Bombay Stock Exchange (BSE) building is seen as Sensex plummets 2000 point due to Coronavirus outbreak, in Mumbai on Monday. (ANI Photo)
Bombay Stock Exchange (BSE) building is seen as Sensex plummets 2000 point due to Coronavirus outbreak, in Mumbai on Monday. (ANI Photo)

Why the Nifty Bank index is undershooting the Nifty 50 by a mile

  • Since 6 March, the day after the Reserve Bank of India placed Yes Bank under a moratorium, the Nifty Bank index has fallen 40.6%, a steeper fall than the 30.8% drop in the Nifty 50 index
  • Year to date, the Nifty Bank has tumbled 46.8% against Nifty 50’s drop of 35.9%

Financial stocks have been lurching from one crisis to another, starting from the Infrastructure Leasing and Financial Services Ltd’s collapse, to the fraud at Punjab and Maharashtra Co-operative Bank Ltd and now to the recent bailout of Yes Bank Ltd. Bank stocks had weathered the previous crises, but their performance in the past three weeks shows that all these worries are finally taking their toll.

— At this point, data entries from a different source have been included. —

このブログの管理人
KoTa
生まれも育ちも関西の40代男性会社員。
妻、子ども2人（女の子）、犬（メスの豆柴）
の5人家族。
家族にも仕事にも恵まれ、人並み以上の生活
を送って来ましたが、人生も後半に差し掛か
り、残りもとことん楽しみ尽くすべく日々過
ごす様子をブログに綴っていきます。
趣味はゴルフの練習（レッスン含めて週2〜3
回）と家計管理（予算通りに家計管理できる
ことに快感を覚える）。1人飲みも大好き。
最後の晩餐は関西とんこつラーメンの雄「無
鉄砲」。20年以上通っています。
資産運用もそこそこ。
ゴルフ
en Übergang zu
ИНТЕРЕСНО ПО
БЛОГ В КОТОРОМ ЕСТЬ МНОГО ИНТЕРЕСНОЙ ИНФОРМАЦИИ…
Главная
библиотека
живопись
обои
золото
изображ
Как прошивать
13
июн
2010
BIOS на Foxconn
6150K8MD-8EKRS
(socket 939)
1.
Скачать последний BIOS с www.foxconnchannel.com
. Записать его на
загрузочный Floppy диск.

Since 6 March, the day after the Reserve Bank of India placed Yes Bank under a moratorium, the Nifty Bank index has fallen 40.6%, a steeper fall than the 30.8% drop in the Nifty 50 index.

“The immediate impact of Yes Bank’s collapse will be seen on credit growth and consequently non-performing loans due to a lack of credit availability as banks will become more risk averse. Banks will most likely hoard liquidity and be very selective in credit disbursement," said Macquarie Capital Securities (India) Pvt. Ltd in a note to clients.

Out of favour
Out of favour


Year to date, the Nifty Bank has tumbled 46.8% against Nifty 50’s drop of 35.9%, led by stocks that have been highly exposed to the vagaries of the financial sector. Stocks of IndusInd Bank Ltd fell 79.3% year to date, while Bandhan Bank Ltd, Axis Bank Ltd, and IDFC First Bank Ltd saw their stocks lose between 57.5% and 68.3%.

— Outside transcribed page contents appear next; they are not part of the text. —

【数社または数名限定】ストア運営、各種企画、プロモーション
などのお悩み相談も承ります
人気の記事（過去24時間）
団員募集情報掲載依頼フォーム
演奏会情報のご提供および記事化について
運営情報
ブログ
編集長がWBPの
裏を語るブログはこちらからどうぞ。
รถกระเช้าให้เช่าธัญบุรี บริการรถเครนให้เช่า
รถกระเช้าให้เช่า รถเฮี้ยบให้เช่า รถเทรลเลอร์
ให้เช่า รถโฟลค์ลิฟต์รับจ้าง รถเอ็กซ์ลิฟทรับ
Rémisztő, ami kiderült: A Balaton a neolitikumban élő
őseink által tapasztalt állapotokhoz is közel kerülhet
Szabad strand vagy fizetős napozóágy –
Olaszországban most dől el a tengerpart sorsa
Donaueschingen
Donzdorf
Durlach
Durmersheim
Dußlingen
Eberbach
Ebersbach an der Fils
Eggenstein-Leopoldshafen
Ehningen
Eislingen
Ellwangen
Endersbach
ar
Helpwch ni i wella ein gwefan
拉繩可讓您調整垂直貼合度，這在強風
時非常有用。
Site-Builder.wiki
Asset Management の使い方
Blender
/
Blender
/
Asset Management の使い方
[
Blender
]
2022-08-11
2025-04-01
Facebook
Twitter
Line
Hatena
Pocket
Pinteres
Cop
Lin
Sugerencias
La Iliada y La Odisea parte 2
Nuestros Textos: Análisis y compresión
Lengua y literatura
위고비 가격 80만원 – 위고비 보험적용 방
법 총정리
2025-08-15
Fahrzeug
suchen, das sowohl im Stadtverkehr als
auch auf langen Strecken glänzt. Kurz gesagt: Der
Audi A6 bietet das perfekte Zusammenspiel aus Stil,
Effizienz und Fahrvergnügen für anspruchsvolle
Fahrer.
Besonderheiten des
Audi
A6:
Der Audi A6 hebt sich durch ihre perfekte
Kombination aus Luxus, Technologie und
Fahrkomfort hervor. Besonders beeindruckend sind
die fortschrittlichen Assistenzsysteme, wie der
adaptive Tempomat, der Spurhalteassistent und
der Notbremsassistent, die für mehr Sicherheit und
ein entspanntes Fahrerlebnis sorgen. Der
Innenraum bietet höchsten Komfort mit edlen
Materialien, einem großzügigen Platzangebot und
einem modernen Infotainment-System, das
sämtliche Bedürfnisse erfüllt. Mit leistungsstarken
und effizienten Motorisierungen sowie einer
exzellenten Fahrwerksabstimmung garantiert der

However, even among lenders that are considered better off, only shares of Kotak Mahindra Bank Ltd have fallen at a lower rate compared to the Nifty.

Fears of an increase in non-performing loans and slow credit growth have hit bank stocks across the board.

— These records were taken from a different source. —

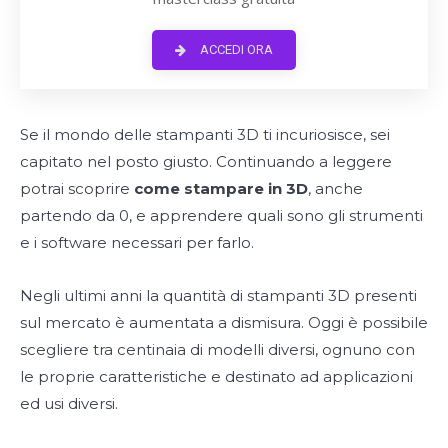
ACCEDI ORA
Se il mondo delle stampanti 3D ti incuriosisce, sei
capitato nel posto giusto. Continuando a leggere
potrai scoprire
come stampare in 3D
, anche
partendo da 0, e apprendere quali sono gli strumenti
e i software necessari per farlo.
Negli ultimi anni la quantità di stampanti 3D presenti
sul mercato è aumentata a dismisura. Oggi è possibile
scegliere tra centinaia di modelli diversi, ognuno con
le proprie caratteristiche e destinato ad applicazioni
ed usi diversi.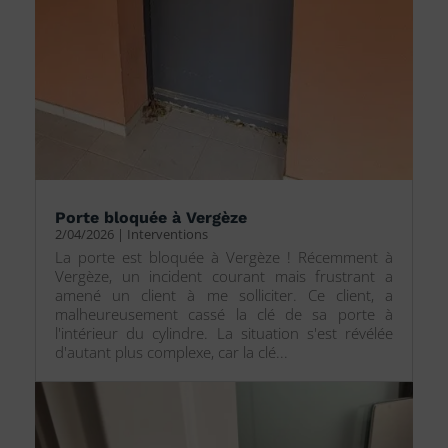
Porte bloquée à Vergèze
2/04/2026
|
Interventions
La porte est bloquée à Vergèze ! Récemment à
Vergèze, un incident courant mais frustrant a
amené un client à me solliciter. Ce client, a
malheureusement cassé la clé de sa porte à
l'intérieur du cylindre. La situation s'est révélée
d'autant plus complexe, car la clé...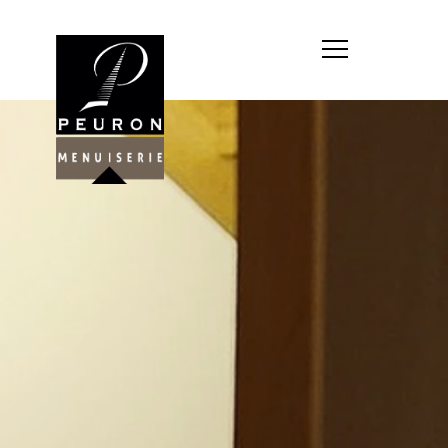
Société : MENUISERIE YANNICK
PEURON
Forme juridique : SARL
unipersonnelle
Siége social : MENUISERIE YANNICK
PEURON, ZONE ARTISANALE DE
PORT ARTHUR 56930 PLUMELIAU
Montant du capital social : 10
000,00 €
RCS : 788 768 612
Représentant légal de la société,
responsable de la publication et
exploitant du site internet : M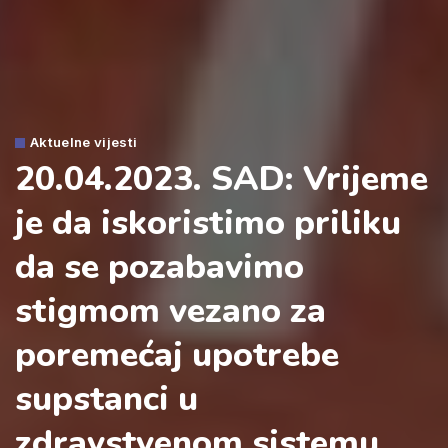
Aktuelne vijesti
20.04.2023. SAD: Vrijeme
je da iskoristimo priliku
da se pozabavimo
stigmom vezano za
poremećaj upotrebe
supstanci u
zdravstvenom sistemu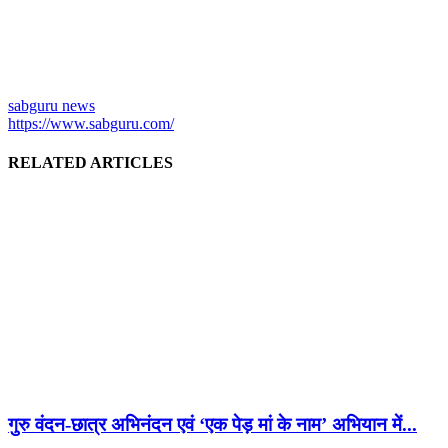
sabguru news
https://www.sabguru.com/
RELATED ARTICLES
गुरु वंदन-छात्र अभिनंदन एवं ‘एक पेड़ मां के नाम’ अभियान में...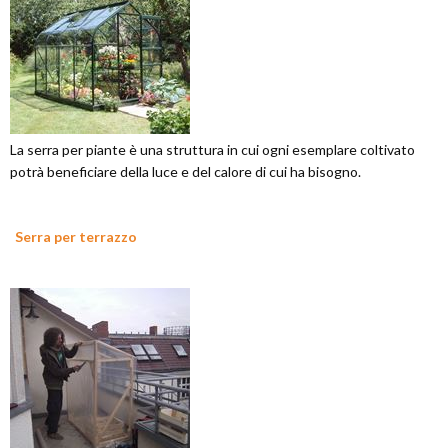
La serra per piante è una struttura in cui ogni esemplare coltivato
potrà beneficiare della luce e del calore di cui ha bisogno.
Serra per terrazzo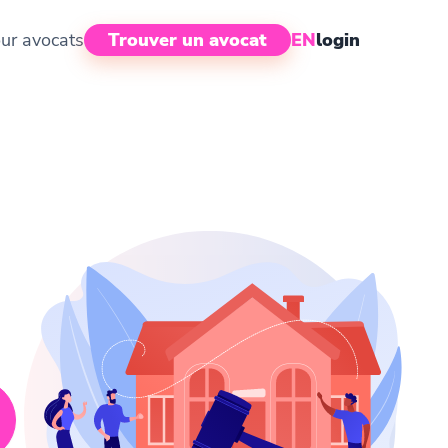
ur avocats
Trouver un avocat
EN
login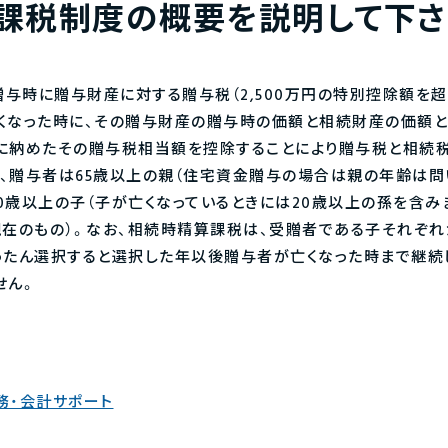
課税制度の概要を説明して下さ
与時に贈与財産に対する贈与税（2,500万円の特別控除額を超
くなった時に、その贈与財産の贈与時の価額と相続財産の価額
に納めたその贈与税相当額を控除することにより贈与税と相続
、贈与者は65歳以上の親（住宅資金贈与の場合は親の年齢は問
0歳以上の子（子が亡くなっているときには20歳以上の孫を含み
現在のもの）。なお、相続時精算課税は、受贈者である子それぞれ
ったん選択すると選択した年以後贈与者が亡くなった時まで継続
せん。
務・会計サポート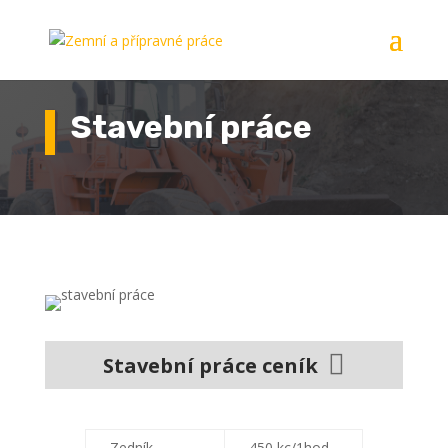
Stavební práce

Stavební práce ceník
Zedník
450 kc/1hod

A slowing economy increases pressures in the credit market, as defaults can wreak havoc with bank stocks. “A weak economy hits the market hard and vulnerable banks tend to get hammered the most," noted an analyst on condition of anonymity.

Also, Yes Bank’s additional tier 1 (AT 1) bonds were written off and this has impacted fundraising prospects for other lenders, which is crucial to maintain credit growth. “At end-FY19, AT-1 instruments topped 1 trillion, forming more than 8% of banks’ capital and this will only add to current capital crunch and may impact banks’ growth dynamics," said Edelweiss Securities Ltd in a note to clients.

The recent coronavirus outbreak has led to lockdowns in various districts, and will slow the economy further and result in bad debts.

Signs of stress in the unsecured retail loans market have also been unsettling investors.

Once the darlings of the stock market because of their ability to deliver steady earnings growth, the banking sector may now well end up dragging overall earnings growth. Some analysts had earlier estimated bank stocks in the Nifty 50 would deliver about 73% growth in FY21. To that extent, it’s quite a reversal of fortunes for these lenders and it’s little wonder that some of these are among the worst-hit in the market.